Grossmont College’s baseball team is preparing for the spring semester and is working harder than ever.
The team ended up winning the state championships back in 2017, which was the first time in both San Diego and school history. If Coach Randy Abshier can help them do that, then there is no doubt he can help them make a great comeback for next season.
“It’s one of the most talented groups of men that I’ve had, and that starts with the pitching staff that has five guys right now that throw over 90 miles per hour, which is unique at our level,” Abshier said.
Abshier added this year’s club could potentially have around a few players drafted, not including the scholarship opportunities from athletes from NAIA to D1.
The coaches work their hardest to help their athletes get a scholarship and they sure succeed. About 90% of the players get scholarships, according to Abshier.
Not only does Grossmont provide academics, but it also allows athletes to continue doing what they love.
“Community college is a second chance for some of these athletes,” Abshier said. “Cheer, all the way through baseball, football, and soccer. You didn’t have the opportunity to go to the next level, but here in community college you get the chance to play the sport that you love for another two years.”
Grossmont students and athletes are hoping for a full crowd in the stands for the Spring 2022 season. There is nothing like being out there, ready for a good game and hearing the crowd cheer you on. It’s a rewarding feeling, and some athletes crave that.

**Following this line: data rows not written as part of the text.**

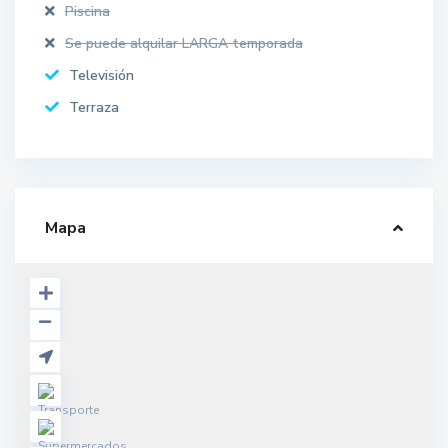
Piscina
Se puede alquilar LARGA temporada
Televisión
Terraza
Mapa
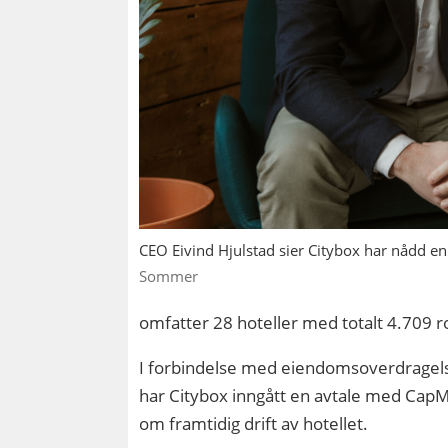
CEO Eivind Hjulstad sier Citybox har nådd e
Sommer
omfatter 28 hoteller med totalt 4.709 
I forbindelse med eiendomsoverdragel
har Citybox inngått en avtale med Cap
om framtidig drift av hotellet.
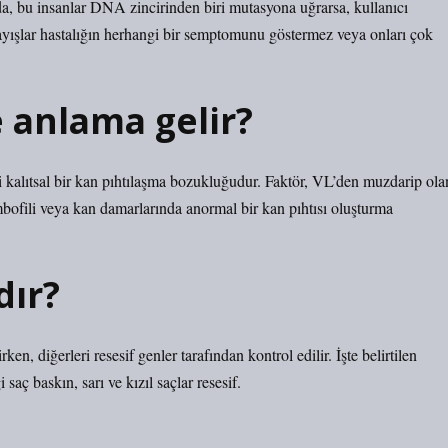
da, bu insanlar DNA zincirinden biri mutasyona uğrarsa, kullanıcı
ayışlar hastalığın herhangi bir semptomunu göstermez veya onları çok
e anlama gelir?
 kalıtsal bir kan pıhtılaşma bozukluğudur. Faktör, VL’den muzdarip ola
mbofili veya kan damarlarında anormal bir kan pıhtısı oluşturma
dır?
ken, diğerleri resesif genler tarafından kontrol edilir. İşte belirtilen
 saç baskın, sarı ve kızıl saçlar resesif.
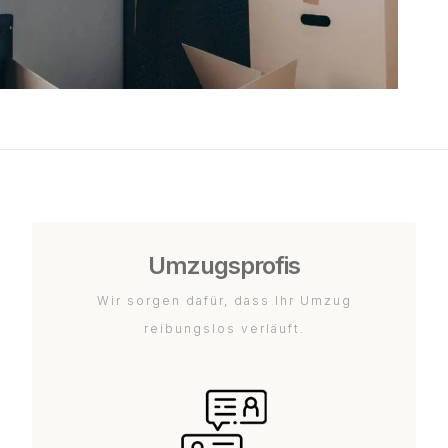
Umzugsprofis
Wir sorgen dafür, dass Ihr Umzug
reibungslos verläuft.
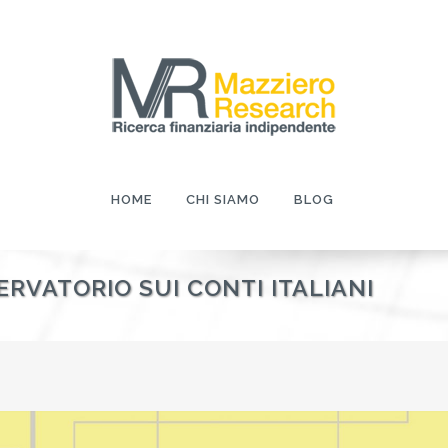
HOME
CHI SIAMO
BLOG
ERVATORIO SUI CONTI ITALIANI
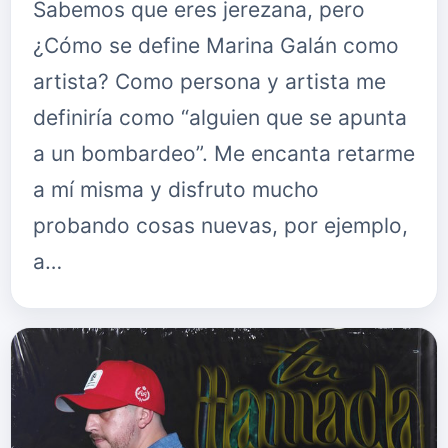
Sabemos que eres jerezana, pero
¿Cómo se define Marina Galán como
artista? Como persona y artista me
definiría como “alguien que se apunta
a un bombardeo”. Me encanta retarme
a mí misma y disfruto mucho
probando cosas nuevas, por ejemplo,
a…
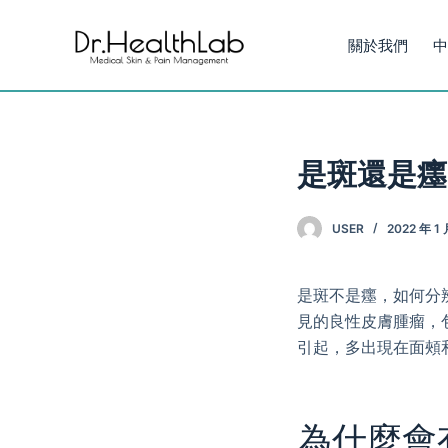
S
關於我們
中
k
i
p
t
o
是斑還是癦
c
o
USER
2022 年 1 
n
t
e
是斑不是癦，如何分
n
見的良性皮膚腫瘤，
t
引起，多出現在面頰
為什麼會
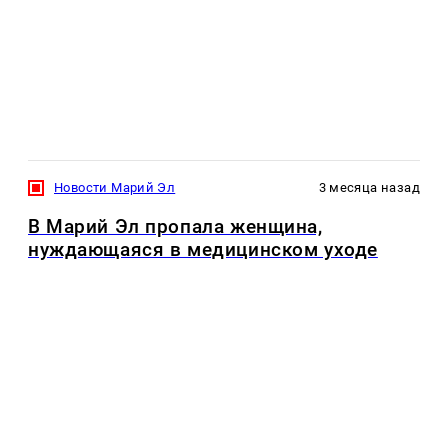
Новости Марий Эл
3 месяца назад
В Марий Эл пропала женщина,
нуждающаяся в медицинском уходе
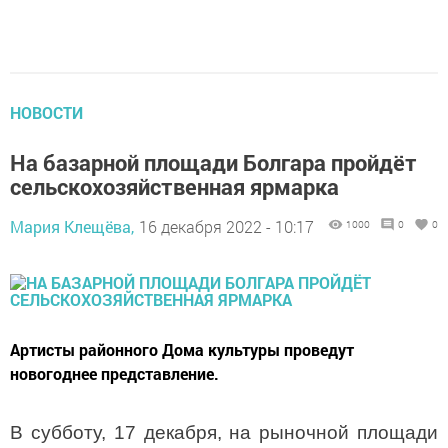
НОВОСТИ
На базарной площади Болгара пройдёт
сельскохозяйственная ярмарка
Мария Клещёва,
16 декабря 2022 - 10:17
1000
0
0
Артисты районного Дома культуры проведут
новогоднее представление.
В субботу, 17 декабря, на рыночной площади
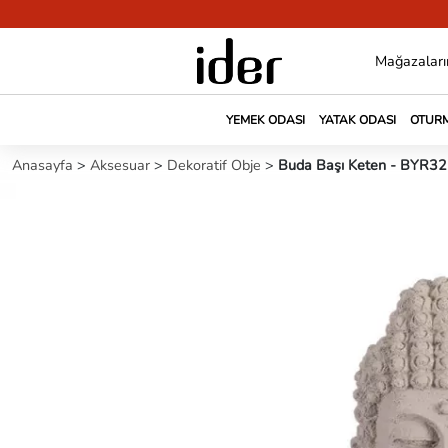
Mağazaları
YEMEK ODASI
YATAK ODASI
OTURM
Anasayfa
>
Aksesuar
>
Dekoratif Obje
>
Buda Başı Keten - BYR32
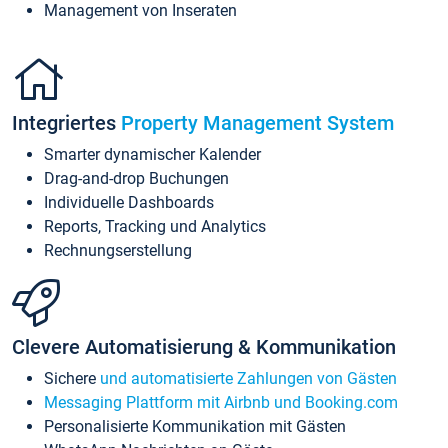
Management von Inseraten
Integriertes
Property Management System
Smarter dynamischer Kalender
Drag-and-drop Buchungen
Individuelle Dashboards
Reports, Tracking und Analytics
Rechnungserstellung
Clevere Automatisierung & Kommunikation
Sichere
und automatisierte Zahlungen von Gästen
Messaging Plattform mit Airbnb und Booking.com
Personalisierte Kommunikation mit Gästen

Sometimes time off can be good. It might not seem like it at first, but you get some more practice in and can sometimes go into the next season stronger than before.
The team has had a much longer break than it preferred due to the COVID-19 pandemic. However, just because the season may have been put on pause doesn’t mean baseballs have stopped getting thrown across the diamond field on a sunny day.
When asked how he is spending his off-season and staying in shape, Grossmont Pitcher Bradley Barkley said, “Being out here, throwing, weight-lifting at the gym, and pretty much doing all the fieldwork.”
Just because the season stopped does not mean the players did too. Infielder Sean McGrew said, “My off-season is mostly just baseball and staying in the gym a lot and getting stronger for next season, and hitting in the cages as much as we can.”
The Griffins may have used this long break to their benefit by practicing and getting ready for next season, but they’re also probably eager to hear more than just the ping noise when the bat hits the ball. One day we will be back on those wooden benches, taking in the warm air, watching America’s favorite game and cheering on the Griffins.